Particularly the inclusive line between the collar and the top must be crosses with caution being sometimes present frames to precipice on the slope North; besides, also being the enough wide crest, on the northern side it falls toward the Breithorngletscher.

Breithorn: on the back of the world
The breath him firm: White mountain, Cervino, Dent Blanche, Obergabelhorn, Rothorn of Zinal, Weisshorn, Mischabel, Breithorns poll among the sky of a blue intense and the perennial snows of the glaciers.
In this extraordinary universe they climb on, between the 3.800 ms and the 4.164 ms s.l.m., the alpine excursion unties him on the Breithorn.
Ducts and insureds from an experienced alpine guide it is reached, with a scaling of two hours from the station awry of the Matterhorn Glacier Paradise (Small Cervino, 3.883 ms s.l.m.), the peak of the Breithorn (4.164 ms) from which it enjoys even more him of a sight to everything spectacular field of that of the Matterhorn Glacier Paradise.

Photo from the Breithorn Occidentale, 4.167 ms.
Not buy economic films when go to places as the Breithorn! Here is thing happens!!!.
3) near the Hill of the Breithorns, the shoulder innevata of the Breithorn Occidentale.
4) the great plateau to the feet of the chain of the Breithorns.
5) The slope of the south slope of the Breithorn, offers a grandiose sight on the others 4000 of the zone.
7) The crest of the Breithorns in the foreground.

Skirando--Breithorn W: Crossing: W shears>> central Top>> Direct S
Matterhorn to go down to the Breithornpass and to climb to the Breithorn W for the evident slant holding himself/herself/itself to W but not too much....
from the Breithorn W to go down in crossing toward And holding himself/herself/itself above a small rocky barrier until it doesn't open an evident passage.
To still go down up to the hill among the two Breithorns.
Go up again toward the Breithorn E holding a great deal himself/herself/itself next to the ridge (attention, frames!).
To go up again to the Breithornpass and to go down for the footsteps of Zermatt.

Breithorn-Polluce-Castore
Wanting the peaks of the Breithorn can be touched, of the Gemini, that in their slope north fall on the level but tormented Gornergletscher 1700 mt.
Crossed the steep slope of the west slope we reach the Castore, that is among the enormous buildings of the Breithorn (to north west) and the Lyskamm (to east) in peak, and therefore the grandiose alpine possibilities to them tie, the Gemini naturally lose grandeur, although the Castore overcomes of 60mt.
he continues coasting along the tops of the Breithorn, of the Polluce, of the Gemini.

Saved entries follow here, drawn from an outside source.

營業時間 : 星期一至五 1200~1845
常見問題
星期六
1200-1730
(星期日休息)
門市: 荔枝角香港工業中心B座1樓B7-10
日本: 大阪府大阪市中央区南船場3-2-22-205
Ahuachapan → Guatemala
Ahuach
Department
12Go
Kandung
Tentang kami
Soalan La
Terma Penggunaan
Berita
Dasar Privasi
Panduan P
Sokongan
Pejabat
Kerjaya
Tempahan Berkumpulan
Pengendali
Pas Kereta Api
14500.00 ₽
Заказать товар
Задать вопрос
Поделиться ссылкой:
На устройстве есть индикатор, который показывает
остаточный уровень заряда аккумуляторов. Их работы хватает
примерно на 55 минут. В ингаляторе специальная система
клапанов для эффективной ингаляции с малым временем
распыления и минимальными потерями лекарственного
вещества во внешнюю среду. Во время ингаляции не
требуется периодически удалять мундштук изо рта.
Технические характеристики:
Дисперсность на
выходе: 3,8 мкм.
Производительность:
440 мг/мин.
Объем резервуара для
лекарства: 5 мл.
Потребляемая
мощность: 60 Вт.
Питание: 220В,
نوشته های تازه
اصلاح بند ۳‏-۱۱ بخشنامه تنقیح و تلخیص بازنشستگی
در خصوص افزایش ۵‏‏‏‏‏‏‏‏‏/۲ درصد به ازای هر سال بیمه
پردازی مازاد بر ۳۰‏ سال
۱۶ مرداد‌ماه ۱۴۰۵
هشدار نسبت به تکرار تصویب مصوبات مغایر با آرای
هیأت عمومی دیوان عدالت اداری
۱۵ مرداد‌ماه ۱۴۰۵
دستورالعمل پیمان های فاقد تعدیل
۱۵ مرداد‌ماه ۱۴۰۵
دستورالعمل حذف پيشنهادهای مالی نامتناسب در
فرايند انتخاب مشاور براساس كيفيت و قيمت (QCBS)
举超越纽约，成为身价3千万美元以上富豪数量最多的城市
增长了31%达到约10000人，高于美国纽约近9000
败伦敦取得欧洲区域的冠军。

Breithorn 4165 m.s.l.ms: one day above the clouds at UniFersitario
from Fifth A small gift from UniFersitario " Breithorn 4165 m.s.l.ms: one day above the clouds Published by Ugi Dicembre 18th, 2006 in Sport to 360° and travel.
1 Response to "Breithorn 4165 m.s.l.ms: one day above the clouds" Feed for this Entry Trackback Address 1 UniFersitario.com Dic 18th, 2006 at 21:51 had already told you him but I confirm: SPECTACULAR!!!.